Asked how Piaget is angling in an increasingly crowded market that spans from luxury conglomerate like its parent Compagnie Financière Richemont to independent upstarts, Comar maintains a positive outlook.
“I’m very happy there’s competition,” said the executive. “When the market is active, it attracts attention and brings more people.
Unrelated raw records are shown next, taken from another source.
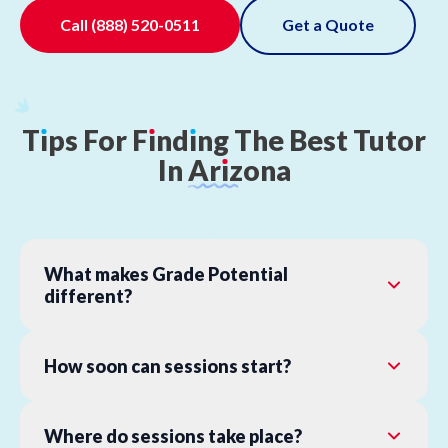
Call
(888) 520-0511
Get a Quote
T
ı
ps
For
F
ı
nd
ı
ng
The
Best
Tutor
In
Ar
ı
zona
What makes Grade Potential
different?
How soon can sessions start?
Where do sessions take place?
It’s an emulation; it pushes you to do better.”
Piaget’s uniqueness lies in a design vernacular filled with ornamental stones and textured gold, “that very chic ’70s vibe…unusual striking pieces that are still beautiful to wear, designs that make an impact but remain very elegant,” as Comar put it.
In watchmaking, it’s ultra-thin watches, such as the record-beating 2mm-thick Altiplano Ultimate Concept Tourbillon from 2024, which tapped into the house’s penchant for ultra-thin components initiated by founder Georges-Edouard Piaget.
“We have our characteristics, and we stay within them,” he added. “It’s quite recognizable.”
For the executive, that’s how clients continue to be the drawn to the 152-year-old brand because “people want to see Piaget [style] at Piaget.”
Crucially, having jewelry and watchmaking on an equal style footing is central. “Even a watch is first and foremost a piece of jewelry,” the CEO said. “The same people design them, the same people make them.”
That coherence extends across price points, too. “Someone buying a more accessible piece is making just as much personal investment as someone buying a big piece,” he reminded. “So we need impeccable service for everyone.”
As gold prices raise fresh challenges for brands, is it prime timing for a brand known as “the House of Gold”?
Although Comar would not be drawn into discussing the precious metal’s meteoric increase, he emphasized the enduring appeal of Piaget’s star material.
“Everyone is talking about it,” he said. “We see that the value of gold creates a desire for gold.”
Its expertise in goldsmithing, which has yielded twisted gold chains seen in its high jewelry collections old and new as well as surface treatments such as its “Décor Palace” textured finish, remains an asset.
“Working gold is a passion for us,” Comar said. “You add value by working it and not always [merely] polished.”
The Paris opening kicks off a busy year for the Swiss house, which is preparing to release a raft of novelties at Watches and Wonders in April, before unveiling a new high jewelry collection in June with a showcase on the French Riviera.
Retail projects are also aplenty, although focusing on revamps and repositionings rather than new openings, although it recently opened new stores in markets such as Thailand and Vietnam.
Recently, it upgraded its boutique in Hanoï, Vietnam, to a two-story unit. The flagships in Tokyo and Hong Kong will be overhauled this year, while the one in Geneva is on the cards for 2027.
Bar for a handful of cities such as New York and Miami where the brand doesn’t yet have a flagship, Piaget is “not particularly trying to expand its network,” Comar said. “We try to build loyalty.”